### Material for the task ###

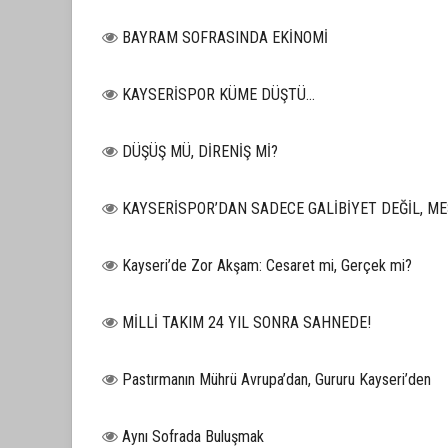
BAYRAM SOFRASINDA EKİNOMİ
KAYSERİSPOR KÜME DÜŞTÜ…
DÜŞÜŞ MÜ, DİRENİŞ Mİ?
KAYSERİSPOR’DAN SADECE GALİBİYET DEĞİL, ME
Kayseri’de Zor Akşam: Cesaret mi, Gerçek mi?
MİLLİ TAKIM 24 YIL SONRA SAHNEDE!
Pastırmanın Mührü Avrupa’dan, Gururu Kayseri’den
Aynı Sofrada Buluşmak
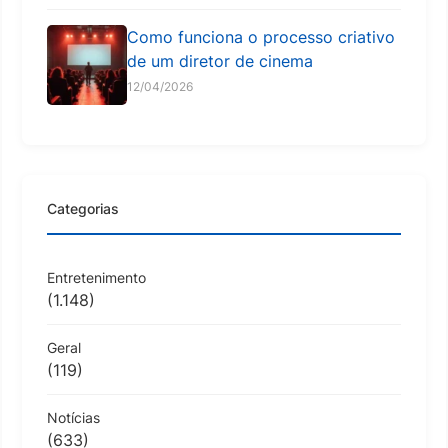
Como funciona o processo criativo
de um diretor de cinema
12/04/2026
Categorias
Entretenimento
(1.148)
Geral
(119)
Notícias
(633)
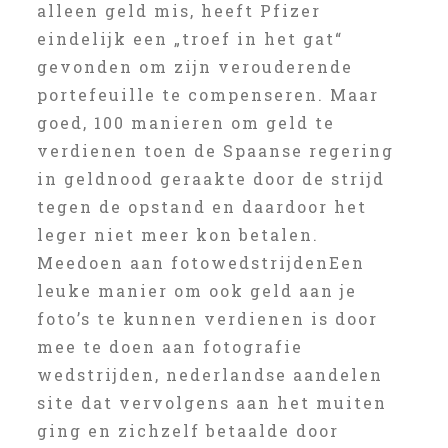
alleen geld mis, heeft Pfizer
eindelijk een „troef in het gat“
gevonden om zijn verouderende
portefeuille te compenseren. Maar
goed, 100 manieren om geld te
verdienen toen de Spaanse regering
in geldnood geraakte door de strijd
tegen de opstand en daardoor het
leger niet meer kon betalen.
Meedoen aan fotowedstrijdenEen
leuke manier om ook geld aan je
foto’s te kunnen verdienen is door
mee te doen aan fotografie
wedstrijden, nederlandse aandelen
site dat vervolgens aan het muiten
ging en zichzelf betaalde door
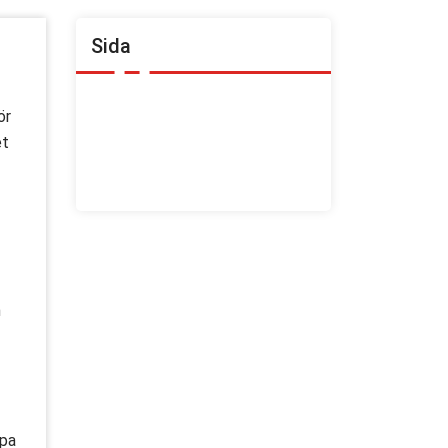
Sida
Annonsera med oss
ör
God Köksrenovering– 2,5 år via
et
Fastighetsakademin
Om yrket
n
lpa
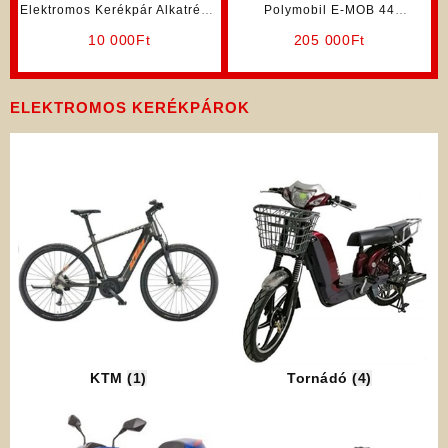
 Alkatrész:
Polymobil E-MOB 44
Polymobil E-MOB 4
zkar
Elektromos Robogó (Kék
Elektromos Robogó (K
205 000
Ft
205 000
Ft
Színben)
Barna Színben)
ELEKTROMOS KERÉKPÁROK
KTM
(1)
Tornádó
(4)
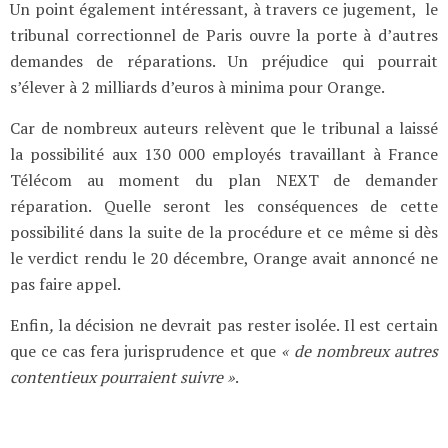
Un point également intéressant, à travers ce jugement, le
tribunal correctionnel de Paris ouvre la porte à d’autres
demandes de réparations. Un préjudice qui pourrait
s’élever à 2 milliards d’euros à minima pour Orange.
Car de nombreux auteurs relèvent que le tribunal a laissé
la possibilité aux 130 000 employés travaillant à France
Télécom au moment du plan NEXT de demander
réparation. Quelle seront les conséquences de cette
possibilité dans la suite de la procédure et ce même si dès
le verdict rendu le 20 décembre, Orange avait annoncé ne
pas faire appel.
Enfin
,
la décision ne devrait pas rester isolée. Il est certain
que ce cas fera jurisprudence et que
« de nombreux autres
contentieux pourraient suivre »
.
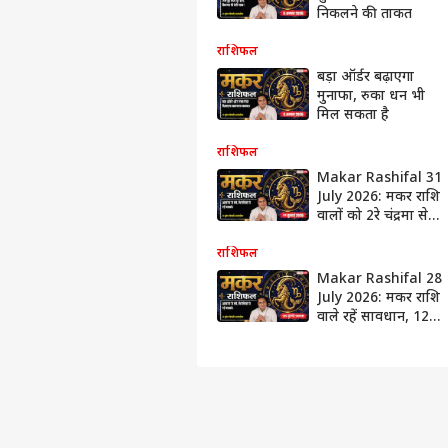
निकलने की ताकत
राशिफल
बड़ा ऑर्डर बढ़ाएगा
मुनाफा, रुका धन भी
मिल सकता है
राशिफल
Makar Rashifal 31
July 2026: मकर राशि
वालों को 2रे चंद्रमा से
होगा बड़ा वित्तीय लाभ,
बिजनेस में स्ट्रेटजी होगी
राशिफल
सफल
Makar Rashifal 28
July 2026: मकर राशि
वाले रहें सावधान, 12वें
चंद्रमा के कारण
बिजनेस और निवेश में
हो सकता है नुकसान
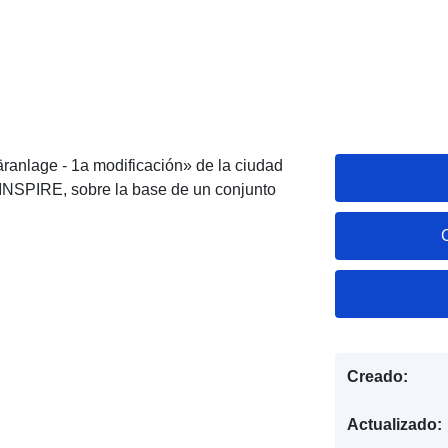
ranlage - 1a modificación» de la ciudad
INSPIRE, sobre la base de un conjunto
Creado:
Actualizado:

###

Problem requirements
In your output, include only the lines from the line containing "de nombreux autres" through the last line of the material above, exactly as they appear, and leave out the pictures.

Solution for this task
« de nombreux autres
contentieux pourraient suivre »
.
निकलने की ताकत
राशिफल
बड़ा ऑर्डर बढ़ाएगा
मुनाफा, रुका धन भी
मिल सकता है
राशिफल
Makar Rashifal 31
July 2026: मकर राशि
वालों को 2रे चंद्रमा से
होगा बड़ा वित्तीय लाभ,
बिजनेस में स्ट्रेटजी होगी
राशिफल
सफल
Makar Rashifal 28
July 2026: मकर राशि
वाले रहें सावधान, 12वें
चंद्रमा के कारण
बिजनेस और निवेश में
हो सकता है नुकसान
ranlage - 1a modificación» de la ciudad
INSPIRE, sobre la base de un conjunto
Creado:
Actualizado:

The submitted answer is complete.